Artificial Intelligence (AI) Platform for Digital Therapeutics and Brain Fitness Solutions
The platform assists and empowers health care professionals, researchers and third-party developers to develop their own solutions with an Artificial Intelligence (AI) driven platform. The AI platform works seamlessly with the company's award-winning portable EEG headset to provide developers with the ability to analyze the brain signals of users; measuring mental states including but not limited to attention, relaxation, mental workload and fatigue.  The technology reveals numerous potential avenues to explore complementary, intervention programs for mental wellness, such as Attention Deficit Hyperactivity Disorder (ADHD) in children, rehabilitation programs for stroke patients, cognitive rehabilitation for seniors and other neurological issues. 
Artificial Intelligence Enhanced Millimeter-Wave Indoor Real-time Location System
There is a need in healthcare delivery for higher accuracy location sensing at low costs. The Covid-19 pandemic has highlighted the need for accurate contact tracing to identify at-risk individuals. Furthermore, hospitals demand globally continues to outstrip capacity growth, and therefore technological solutions are required to: 1) more quickly allocate bed spaces, to reduce patient length-of-stay and increase patient throughput; 2) more efficiently find resources, to save staff time and decrease working capital; 3) more effectively monitor room occupancy, patient-staff interactions, and wait times, to better use valuable hospital space and optimise contact time. We have developed a system to use sensor mesh networks of IoT devices — based on millimetre-wave technology coupled with artificial intelligence (AI) — to provide more accurate indoor real-time location sensing (RTLS) for improved contact tracing, patient flow and equipment finding in hospitals. The deployment of these technologies can improve healthcare delivery and patient outcomes, while reducing costs.
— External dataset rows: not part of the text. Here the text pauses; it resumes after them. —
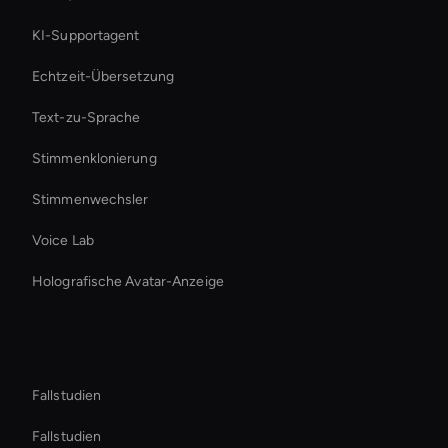
KI-Supportagent
Echtzeit-Übersetzung
Text-zu-Sprache
Stimmenklonierung
Stimmenwechsler
Voice Lab
Holografische Avatar-Anzeige
Ressourcen
Fallstudien
Fallstudien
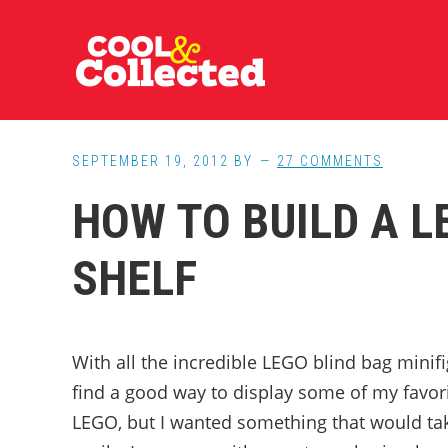
Skip
Skip
Skip
to
to
to
main
primary
footer
content
sidebar
SEPTEMBER 19, 2012
BY
27 COMMENTS
HOW TO BUILD A L
SHELF
With all the incredible LEGO blind bag minifig
find a good way to display some of my favori
LEGO, but I wanted something that would ta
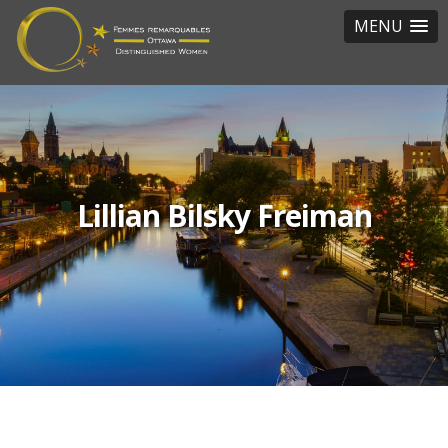
MENU
Lillian Bilsky Freiman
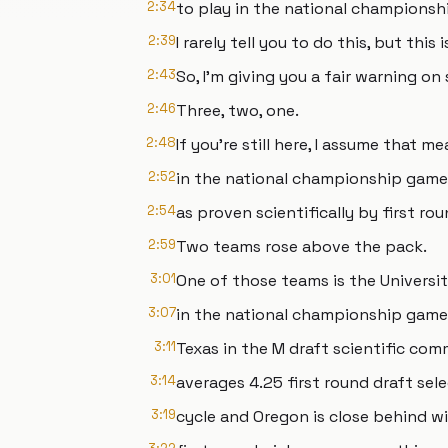
2:34
to play in the national championsh
2:39
I rarely tell you to do this, but th
2:43
So, I'm giving you a fair warning on 
2:46
Three, two, one.
2:48
If you're still here, I assume that
2:52
in the national championship game 
2:54
as proven scientifically by first ro
2:59
Two teams rose above the pack.
3:01
One of those teams is the Universi
3:07
in the national championship game 
3:11
Texas in the M draft scientific co
3:14
averages 4.25 first round draft sel
3:19
cycle and Oregon is close behind w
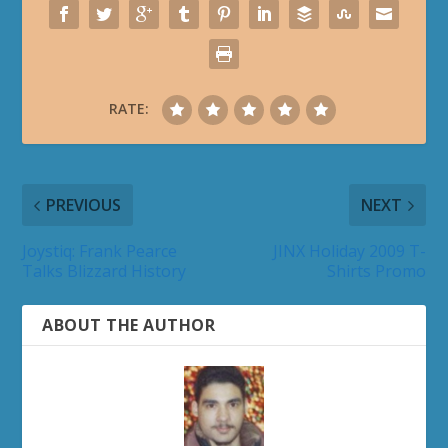
RATE:
PREVIOUS
NEXT
Joystiq: Frank Pearce
JINX Holiday 2009 T-
Talks Blizzard History
Shirts Promo
ABOUT THE AUTHOR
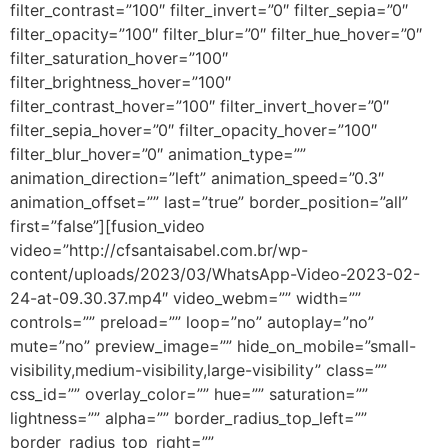
filter_contrast=”100″ filter_invert=”0″ filter_sepia=”0″
filter_opacity=”100″ filter_blur=”0″ filter_hue_hover=”0″
filter_saturation_hover=”100″
filter_brightness_hover=”100″
filter_contrast_hover=”100″ filter_invert_hover=”0″
filter_sepia_hover=”0″ filter_opacity_hover=”100″
filter_blur_hover=”0″ animation_type=””
animation_direction=”left” animation_speed=”0.3″
animation_offset=”” last=”true” border_position=”all”
first=”false”][fusion_video
video=”http://cfsantaisabel.com.br/wp-
content/uploads/2023/03/WhatsApp-Video-2023-02-
24-at-09.30.37.mp4″ video_webm=”” width=””
controls=”” preload=”” loop=”no” autoplay=”no”
mute=”no” preview_image=”” hide_on_mobile=”small-
visibility,medium-visibility,large-visibility” class=””
css_id=”” overlay_color=”” hue=”” saturation=””
lightness=”” alpha=”” border_radius_top_left=””
border_radius_top_right=””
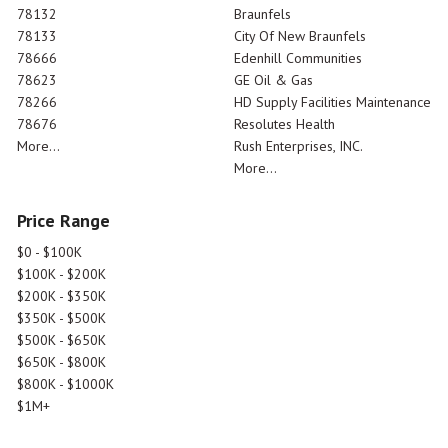
78132
Braunfels
78133
City Of New Braunfels
78666
Edenhill Communities
78623
GE Oil & Gas
78266
HD Supply Facilities Maintenance
78676
Resolutes Health
More...
Rush Enterprises, INC.
More...
Price Range
$0 - $100K
$100K - $200K
$200K - $350K
$350K - $500K
$500K - $650K
$650K - $800K
$800K - $1000K
$1M+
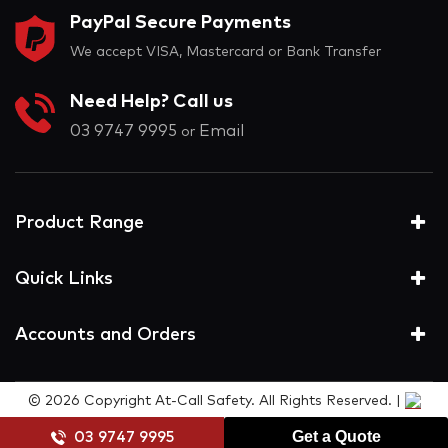
PayPal Secure Payments
We accept VISA, Mastercard or Bank Transfer
Need Help? Call us
03 9747 9995
Email
or
Product Range
Quick Links
Accounts and Orders
© 2026 Copyright At-Call Safety. All Rights Reserved. |
Get a Quote
03 9747 9995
Robotic Capsule Endoscope for GI Tract Inspection
The capsule endoscope (CE) has revolutionised gastrointestinal (GI) tract inspection. Traditional endoscopy requires a camera on the end of a cable to be inserted into the patient, with understandable anxiety prior to the procedure, additional risk during the procedure, and considerable discomfort both during and after the procedure. In contrast, CEs are pill-like miniature cameras, taken orally like any pill medication in an easy and angst-free manner, prior to travelling through the body and imaging the GI tract with minimal discomfort. Using these images, clinicians can make routine diagnoses of a range of diseases, including bowel cancer, Crohn’s Disease and ulcerative colitis, to name a few. However, CEs travel through the digestive system in a passive manner. This limits the utility of the device in terms of speed, positioning and overall control. Therefore, a capsule endoscope capable of locomotion has been developed by our researchers. Using impact forces, friction in the GI tract is overcome and allows control over speed and positioning when inspecting the GI tract. Further, the underlying locomotion technology is likely applicable for delivery of other cargo, such as other miniaturised medical devices or drugs.